There’s a folding table at the end of the plywood walkway covered with large plastic boxes, white, with tight-fitting lids. He leads me towards them and my knees start to soften. His vice-hand is around my arm again.
‘If you’re not able,’ he says, ‘nobody is going to mind. All right, Gráinne? You just say, now, and we can go back down. We can just wait for the DNA tests to come back, and you can put all this behind you.’
I shake my head. It’s too late. I’m here.
‘No,’ I manage to say. ‘I have to find out. For Mam.’ She’ll be less than pleased, otherwise.

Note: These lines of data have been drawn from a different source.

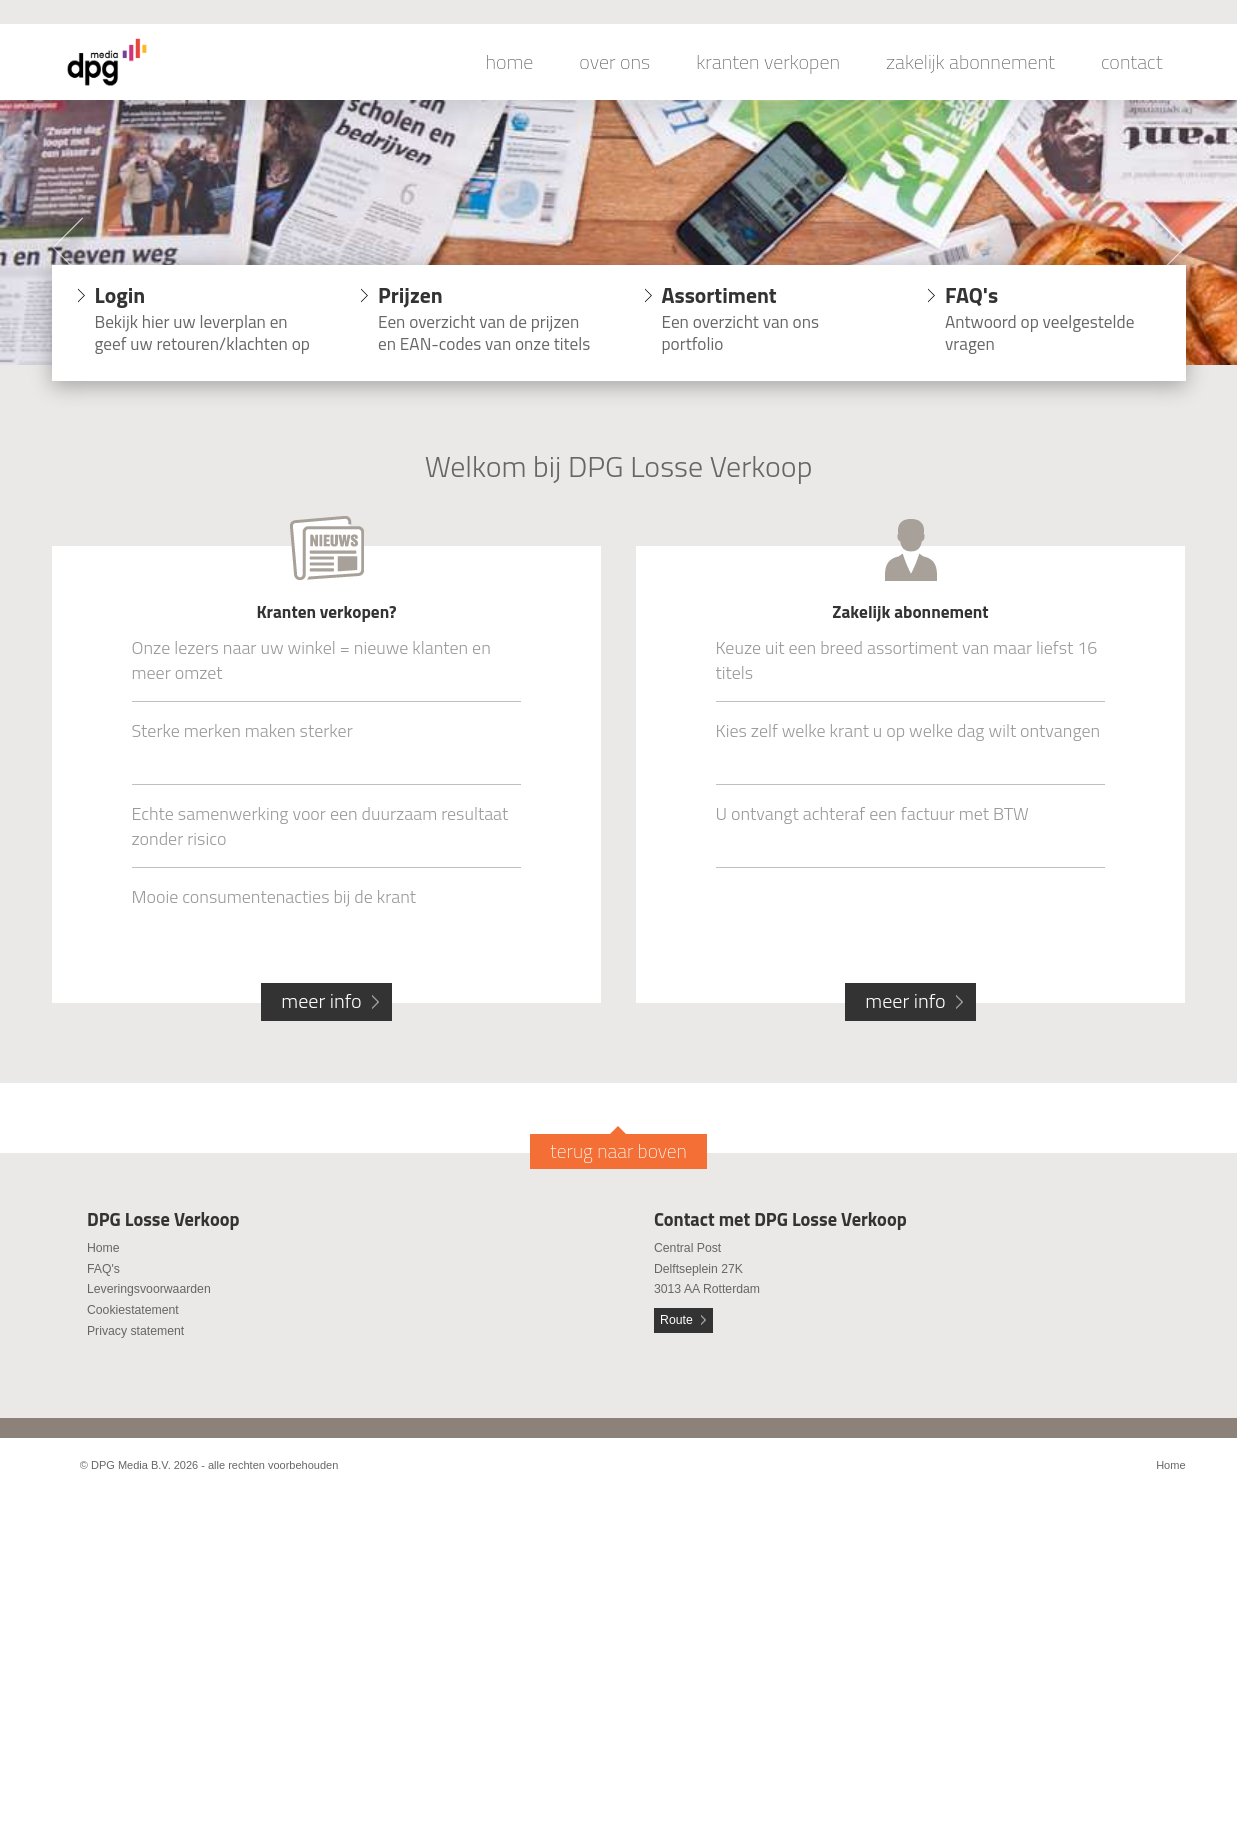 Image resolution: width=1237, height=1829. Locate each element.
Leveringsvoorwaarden (149, 1289)
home (510, 62)
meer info (321, 1000)
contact (1132, 62)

He nods. ‘Take your time, so. You give me the nod, when you’re ready. All right?’ I close my eyes. They’re swimming in a thick layer of hot tears, which overflow and run down my cheeks. They start to sting in the cold breeze.
‘Right,’ I say, half-whispering. ‘Now, before I talk myself out of it.’
The Garda gestures at a colleague and she unseals the nearest box. I blink and look into it, and sitting there in a neat plastic bag are a pair of tiny T-bar sandals, still mostly red. One of them even has the plastic flower attached. I remember the day they were bought for her, and how hard I cried.
‘Good Christ,’ I hear, vaguely, and the Garda catches me, lowering me gently to the ground. He shouts for help, and someone brings over a blanket and a flask. They get me sitting up and I stay there, staring at the forest across the way, watching the trees dance, until the cup of steaming tea in my hand turns cold.
‘Gráinne,’ I hear, and I turn to see the Garda crouched beside me, a mobile phone in his hand. ‘We’ve been trying to get your Mam for ages, now, but she’s not answering. Will you give it a go, instead? Maybe she’ll talk to you?’
My mother knew, all along, that this day would come, I want to tell him. She won’t be answering the phone to me, or anyone, ever again.
But I take the phone and dial her number anyway, and he holds my hand as gently as a child.